__What is needed__: Using the listing below, copy every line that mentions "Hörmann".

__Data supplied__:

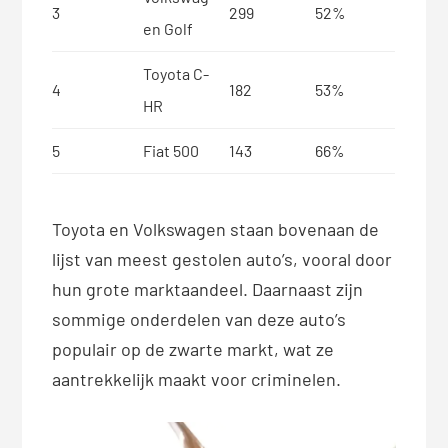
3
299
52%
en Golf
Toyota C-
4
182
53%
HR
5
Fiat 500
143
66%
Toyota en Volkswagen staan bovenaan de
lijst van meest gestolen auto’s, vooral door
hun grote marktaandeel. Daarnaast zijn
sommige onderdelen van deze auto’s
populair op de zwarte markt, wat ze
aantrekkelijk maakt voor criminelen.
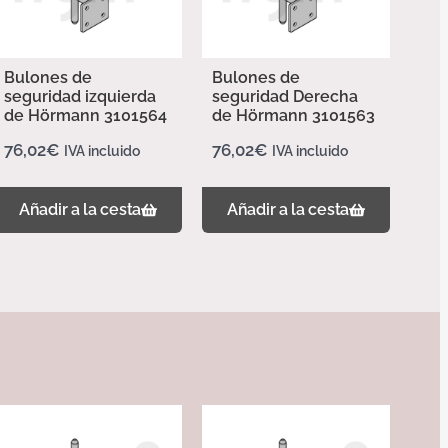
Bulones de
Bulones de
seguridad izquierda
seguridad Derecha
de Hörmann 3101564
de Hörmann 3101563
76,02
€
76,02
€
IVA incluido
IVA incluido
Añadir a la cesta
Añadir a la cesta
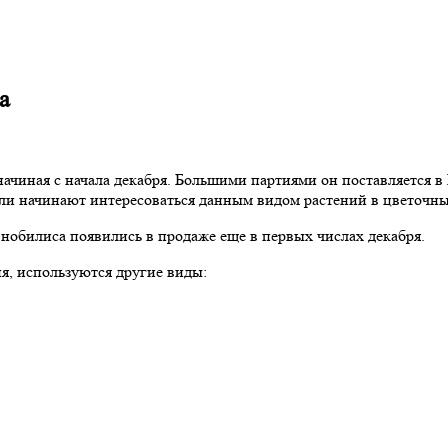
а
чиная с начала декабря. Большими партиями он поставляется в 
ели начинают интересоваться данным видом растений в цветочны
билиса появились в продаже еще в первых числах декабря.
я, используются другие виды:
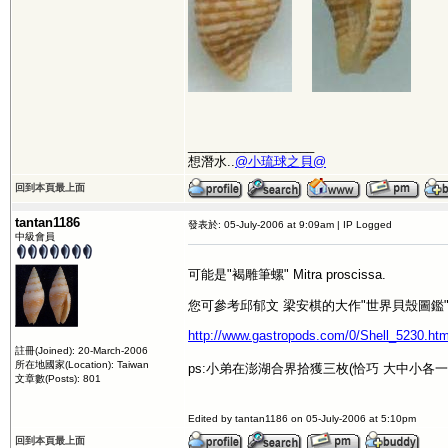
__________________
想潛水..
@小琉球之貝@
回到本頁最上面
tantan1186
發表於: 05-July-2006 at 9:09am | IP Logged
中級會員
可能是"褐雕筆螺" Mitra proscissa.
您可參考邱郁文 梁安棋的大作"世界貝殼圖鑑"
http://www.gastropods.com/0/Shell_5230.htm
註冊(Joined): 20-March-2006
所在地國家(Location): Taiwan
ps:小弟在澎湖合界拾獲三枚(恰巧 大中小各
文章數(Posts): 801
Edited by tantan1186 on 05-July-2006 at 5:10pm
回到本頁最上面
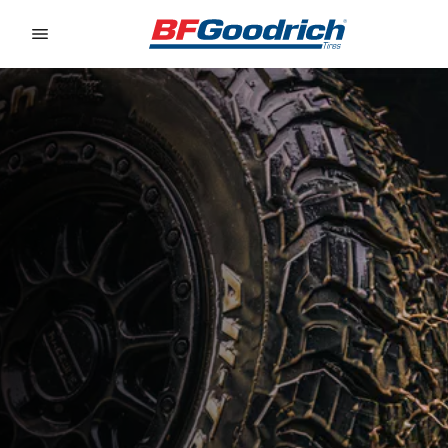
Go to page content
Go to page navigation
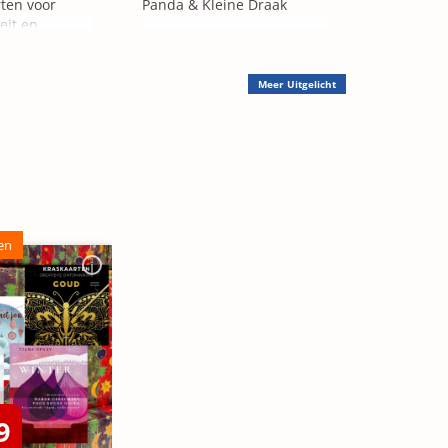
rten voor
Panda & Kleine Draak
eit en
en
Meer
Uitgelicht
en
9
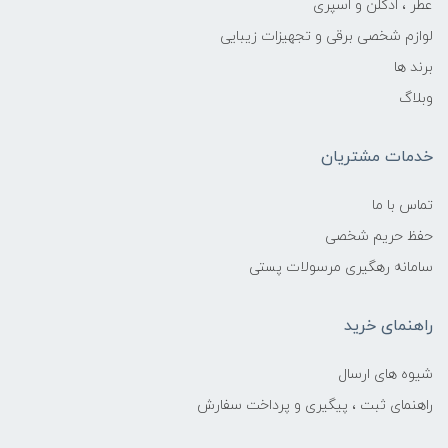
عطر ، ادکلن و اسپری
لوازم شخصی برقی و تجهیزات زیبایی
برند ها
وبلاگ
خدمات مشتریان
تماس با ما
حفظ حریم شخصی
سامانه رهگیری مرسولات پستی
راهنمای خرید
شیوه های ارسال
راهنمای ثبت ، پیگیری و پرداخت سفارش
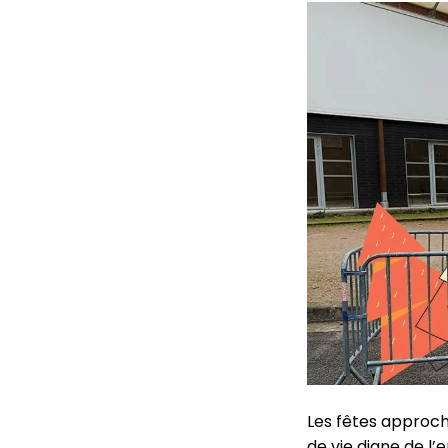
Les fêtes approchen
de vie digne de l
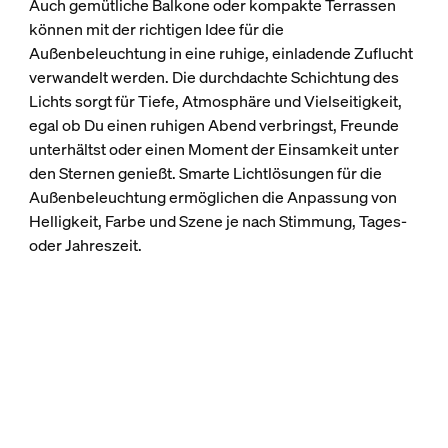
Auch gemütliche Balkone oder kompakte Terrassen
können mit der richtigen Idee für die
Außenbeleuchtung in eine ruhige, einladende Zuflucht
verwandelt werden. Die durchdachte Schichtung des
Lichts sorgt für Tiefe, Atmosphäre und Vielseitigkeit,
egal ob Du einen ruhigen Abend verbringst, Freunde
unterhältst oder einen Moment der Einsamkeit unter
den Sternen genießt. Smarte Lichtlösungen für die
Außenbeleuchtung ermöglichen die Anpassung von
Helligkeit, Farbe und Szene je nach Stimmung, Tages-
oder Jahreszeit.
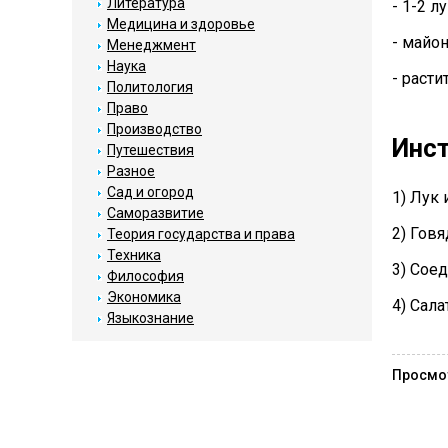
Литература
- 1-2 л
Медицина и здоровье
- майон
Менеджмент
Наука
- расти
Политология
Право
Производство
Инст
Путешествия
Разное
Сад и огород
1) Лук 
Саморазвитие
2) Говя
Теория государства и права
Техника
3) Сое
Философия
Экономика
4) Сала
Языкознание
Просмо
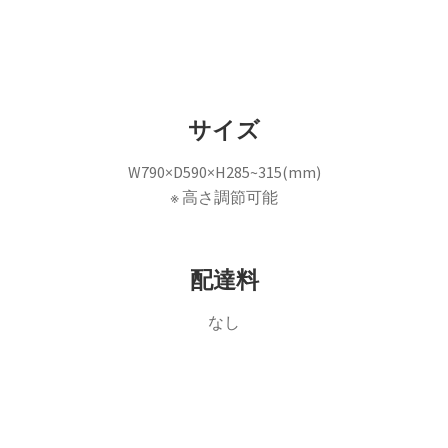
サイズ
W790×D590×H285~315(mm)
※ 高さ調節可能
配達料
なし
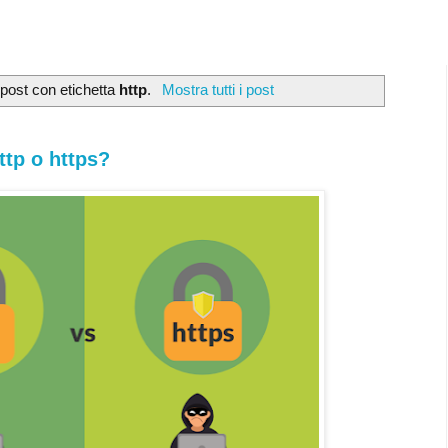
 post con etichetta
http
.
Mostra tutti i post
ttp o https?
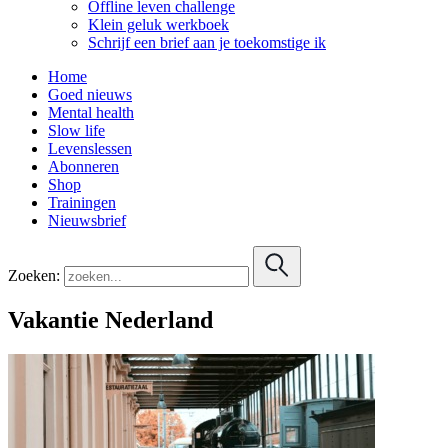
Offline leven challenge
Klein geluk werkboek
Schrijf een brief aan je toekomstige ik
Home
Goed nieuws
Mental health
Slow life
Levenslessen
Abonneren
Shop
Trainingen
Nieuwsbrief
Zoeken:
Vakantie Nederland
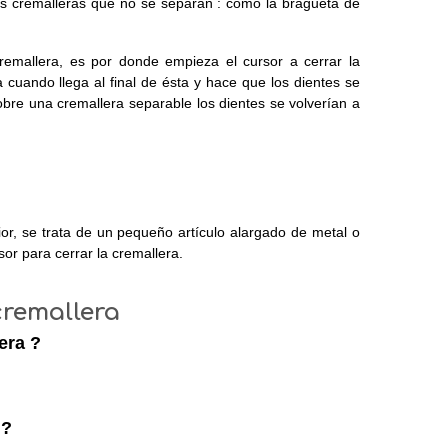
las cremalleras que no se separan : como la bragueta de
cremallera, es por donde empieza el cursor a cerrar la
 cuando llega al final de ésta y hace que los dientes se
obre una cremallera separable los dientes se volverían a
ior, se trata de un pequeño artículo alargado de metal o
sor para cerrar la cremallera.
cremallera
era ?
 ?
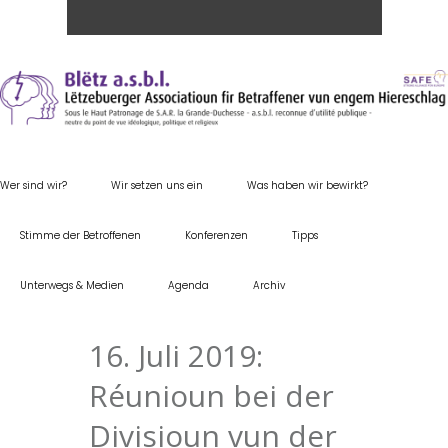
Wer sind wir?
Wir setzen uns ein
Was haben wir bewirkt?
Stimme der Betroffenen
Konferenzen
Tipps
Unterwegs & Medien
Agenda
Archiv
16. Juli 2019:
Réunioun bei der
Divisioun vun der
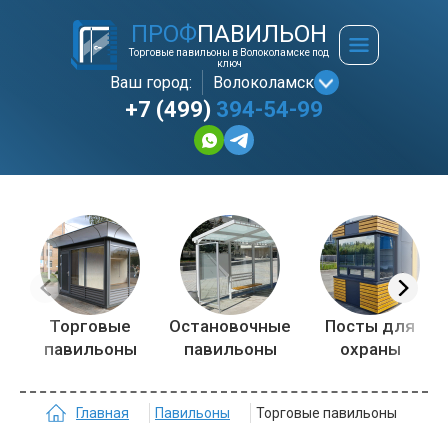
ПРОФ
ПАВИЛЬОН
Торговые павильоны в Волоколамске под
ключ
Ваш город:
Волоколамск
+7 (499)
394-54-99
Торговые
Остановочные
Посты для
павильоны
павильоны
охраны
Главная
Павильоны
Торговые павильоны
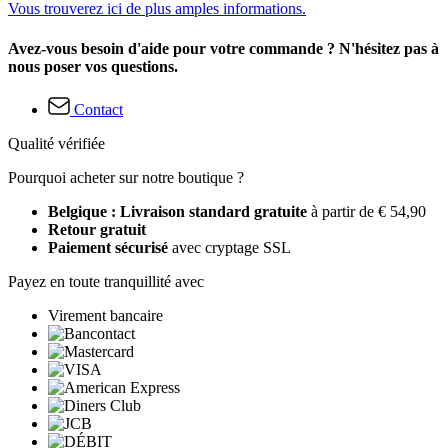
Vous trouverez ici de plus amples informations.
Avez-vous besoin d'aide pour votre commande ? N'hésitez pas à
nous poser vos questions.
Contact
Qualité vérifiée
Pourquoi acheter sur notre boutique ?
Belgique : Livraison standard gratuite
à partir de € 54,90
Retour gratuit
Paiement sécurisé
avec cryptage SSL
Payez en toute tranquillité avec
Virement bancaire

__Answer box__:
de Hörmann 3101564
de Hörmann 3101563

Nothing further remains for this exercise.